**WORK TASK:** Retype the listing below exactly, pictures removed.
***** EXERCISE MATERIAL *****
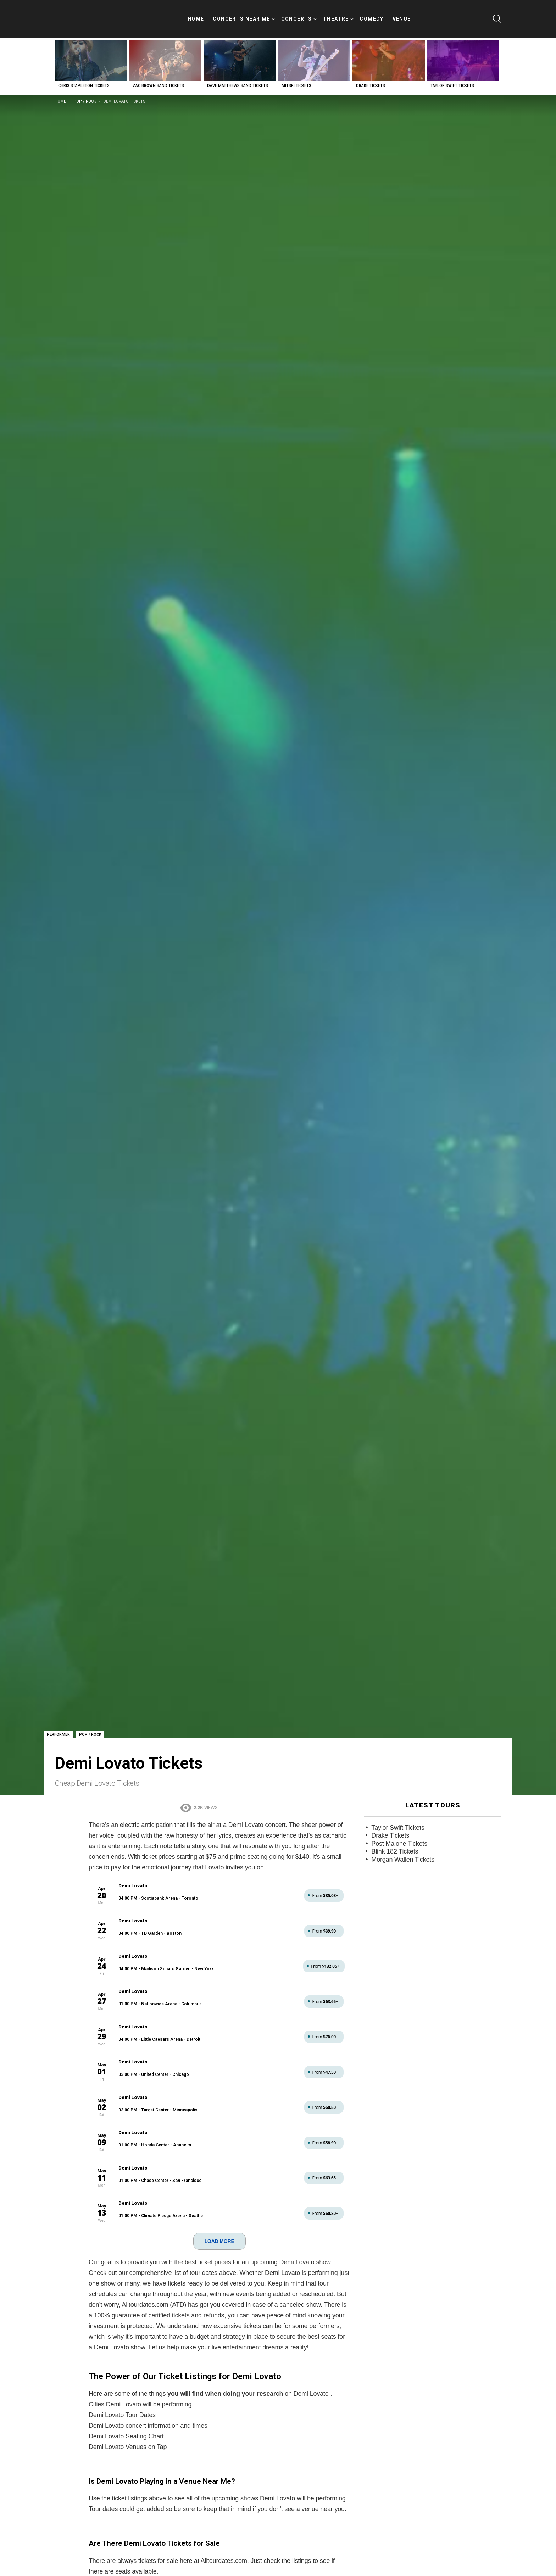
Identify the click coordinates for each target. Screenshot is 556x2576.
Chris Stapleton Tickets (84, 78)
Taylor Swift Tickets (452, 78)
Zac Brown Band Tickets (158, 78)
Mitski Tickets (296, 78)
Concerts (296, 16)
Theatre (336, 16)
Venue (402, 15)
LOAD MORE (219, 2234)
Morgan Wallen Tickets (402, 1852)
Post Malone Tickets (399, 1836)
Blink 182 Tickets (394, 1844)
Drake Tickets (370, 78)
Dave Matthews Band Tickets (237, 78)
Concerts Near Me (241, 16)
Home (196, 15)
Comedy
*****
**ANSWER BOX:**
Identify the click coordinates for each target. Screenshot is 556x2576.
Chris Stapleton Tickets (84, 78)
Taylor Swift Tickets (452, 78)
Zac Brown Band Tickets (158, 78)
Mitski Tickets (296, 78)
Concerts (296, 16)
Theatre (336, 16)
Venue (402, 15)
LOAD MORE (219, 2234)
Morgan Wallen Tickets (402, 1852)
Post Malone Tickets (399, 1836)
Blink 182 Tickets (394, 1844)
Drake Tickets (370, 78)
Dave Matthews Band Tickets (237, 78)
Concerts Near Me (241, 16)
Home (196, 15)
Comedy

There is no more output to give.